Cognee vs Mazemaker
Cognee describes itself as “AI memory at scale” — an LLM-driven knowledge-graph constructor that fuses with vector search at retrieval time. We will run it on LongMemEval-S 500q. No number until the run lands.
Their architecture
Cognee runs an LLM extraction step that builds a knowledge graph (entities + relations) from the corpus. At query time, retrieval combines the graph walk with vector search over chunk embeddings. The graph-construction step is the system’s defining feature — and its main cost surface. Repo: topoteretes/cognee.
Methodology — locked
- Dataset: LongMemEval-S, all 500 questions, identical haystack split.
- Retrieval: top-k=10. Cognee uses its KG + vector hybrid; Mazemaker uses hybrid + ColBERT @ 1.5 + (optional) PPR graph traversal on its own auto-built graph.
- Cost surface: tokens spent on Cognee’s LLM-graph-construction stage are reported alongside accuracy. Mazemaker builds its graph mechanically (cosine-similarity edges + dream-cycle consolidation) at zero LLM cost.
- Latency surface: Cognee’s ingest is order-minutes per session; Mazemaker’s is order-milliseconds per turn.

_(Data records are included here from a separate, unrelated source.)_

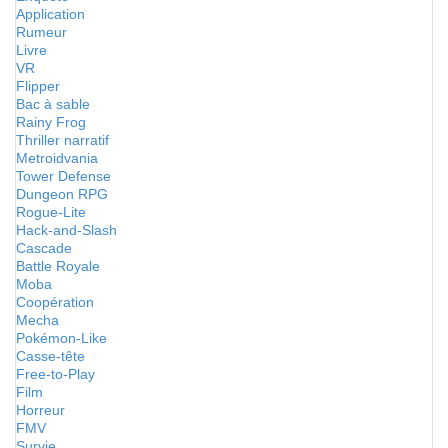
Application
Rumeur
Livre
VR
Flipper
Bac à sable
Rainy Frog
Thriller narratif
Metroidvania
Tower Defense
Dungeon RPG
Rogue-Lite
Hack-and-Slash
Cascade
Battle Royale
Moba
Coopération
Mecha
Pokémon-Like
Casse-tête
Free-to-Play
Film
Horreur
FMV
Survie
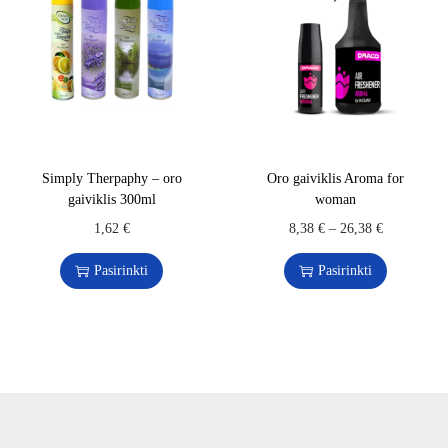
Simply Therpaphy – oro
Oro gaiviklis Aroma for
gaiviklis 300ml
woman
1,62
€
8,38
€
–
26,38
€
Pasirinkti
Pasirinkti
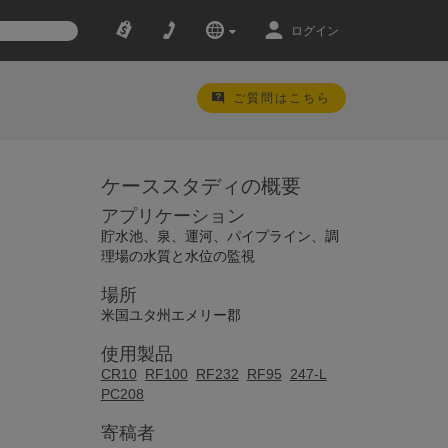
ログイン
ご質問はこちら
ケーススタディの概要
アプリケーション
貯水池、泉、運河、パイプライン、調
理場の水質と水位の監視
場所
米国ユタ州エメリー郡
使用製品
CR10
RF100
RF232
RF95
247-L
PC208
寄稿者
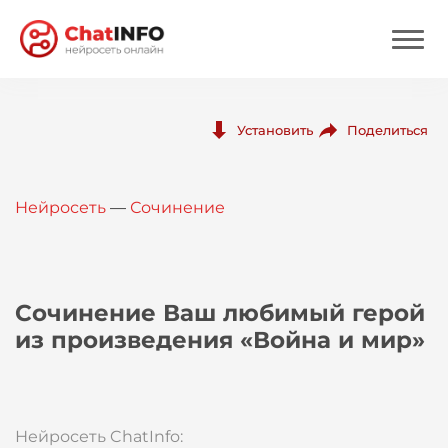
Нейросеть
Поделиться
Установить
Цены
Нейросеть
—
Сочинение
Вход
Вход с Telegram
Сочинение Ваш любимый герой
из произведения «Война и мир»
Нейросеть ChatInfo:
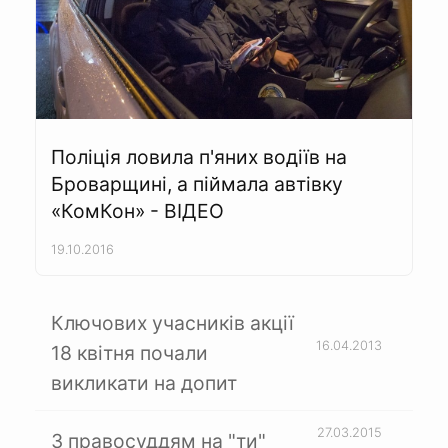
Поліція ловила п'яних водіїв на
Броварщині, а піймала автівку
«КомКон» - ВІДЕО
19.10.2016
Ключових учасників акції
16.04.2013
18 квітня почали
викликати на допит
27.03.2015
З правосуддям на "ти"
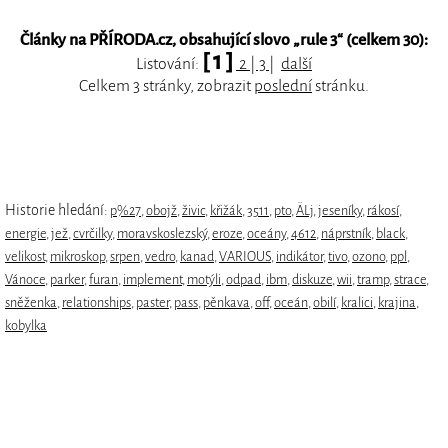
Články na PŘÍRODA.cz, obsahující slovo „
rule 3
“ (celkem 30):
[ 1 ]
Listování:
2
|
3
|
další
Celkem 3 stránky, zobrazit
poslední
stránku.
Historie hledání:
p%27
,
obojž
,
živic
,
křižák
,
3511
,
pto
,
ÄLj
,
jeseníky
,
rákosí
,
energie
,
jež
,
cvrčilky
,
moravskoslezský
,
eroze
,
oceány
,
4612
,
náprstník
,
black
,
velikost
,
mikroskop
,
srpen
,
vedro
,
kanad
,
VARIOUS
,
indikátor
,
tivo
,
ozono
,
ppl
,
Vánoce
,
parker
,
furan
,
implement
,
motýli
,
odpad
,
ibm
,
diskuze
,
wii
,
tramp
,
strace
,
sněženka
,
relationships
,
paster
,
pass
,
pěnkava
,
off
,
oceán
,
obilí
,
kralici
,
krajina
,
kobylka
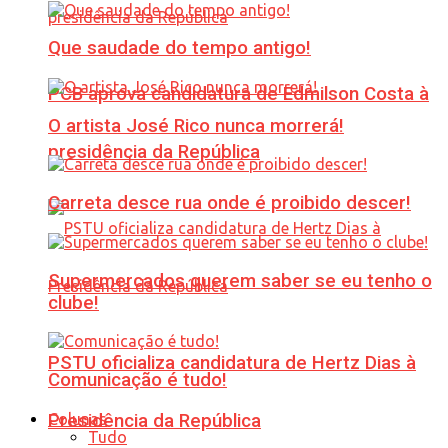
Que saudade do tempo antigo!
PCB aprova candidatura de Edmilson Costa à
O artista José Rico nunca morrerá!
presidência da República
Carreta desce rua onde é proibido descer!
Supermercados querem saber se eu tenho o
clube!
PSTU oficializa candidatura de Hertz Dias à
Comunicação é tudo!
Colunas
Presidência da República
Tudo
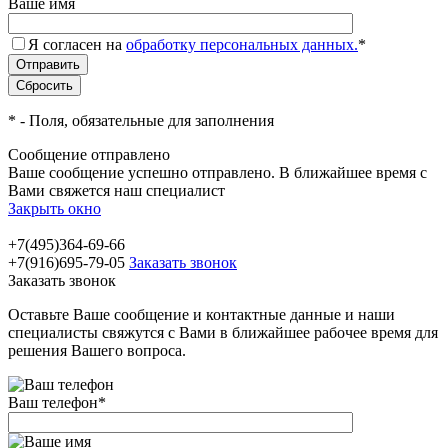
Ваше имя
Я согласен на
обработку персональных данных.
*
*
- Поля, обязательные для заполнения
Сообщение отправлено
Ваше сообщение успешно отправлено. В ближайшее время с
Вами свяжется наш специалист
Закрыть окно
+7(495)364-69-66
+7(916)695-79-05
Заказать звонок
Заказать звонок
Оставьте Ваше сообщение и контактные данные и наши
специалисты свяжутся с Вами в ближайшее рабочее время для
решения Вашего вопроса.
Ваш телефон
*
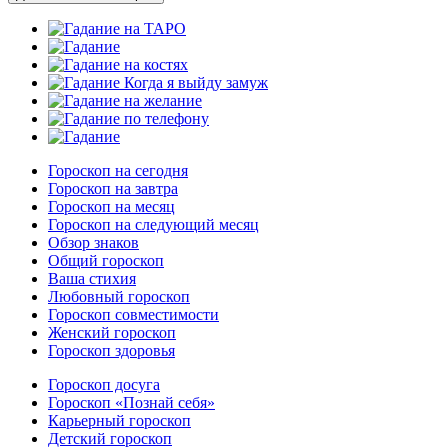
Гороскоп на сегодня
Гороскоп на завтра
Гороскоп на месяц
Гороскоп на следующий месяц
Обзор знаков
Общий гороскоп
Ваша стихия
Любовный гороскоп
Гороскоп совместимости
Женский гороскоп
Гороскоп здоровья
Гороскоп досуга
Гороскоп «Познай себя»
Карьерный гороскоп
Детский гороскоп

The benchmark reports wall-clock ingest cost separately from query latency, since they’re different operational concerns.
- Judge: identical —
substring_match. - Reproducibility: shell script in
benchmarks/external/cognee_run.sh, committed before the run.
Mazemaker reference (LongMemEval-S 500q)
| Config | R@1 | R@5 | R@10 | MRR | p50 |
|---|---|---|---|---|---|
| master baseline (hybrid) | 0.8064 | 0.9596 | 0.983 | 0.8733 | — |
| + ColBERT @ 1.5 | 0.8574 | 0.9787 | 0.9894 | 0.9114 | 56.9 ms |
Why this comparison matters
Cognee’s thesis is that LLM-built KGs produce better recall than mechanical embedding graphs. The Mazemaker thesis is that mechanical embedding edges + idle dream-cycle consolidation produce comparable recall at zero LLM-ingest cost. The benchmark answers whether either thesis survives a 500-question harness with cited tokens.
What “queued” means
- Harness exists. Methodology is locked.
- When the JSON lands, this page updates with the verified table — same shape as the Hindsight page.
- If Cognee’s numbers reverse our finding, we publish them here, unedited.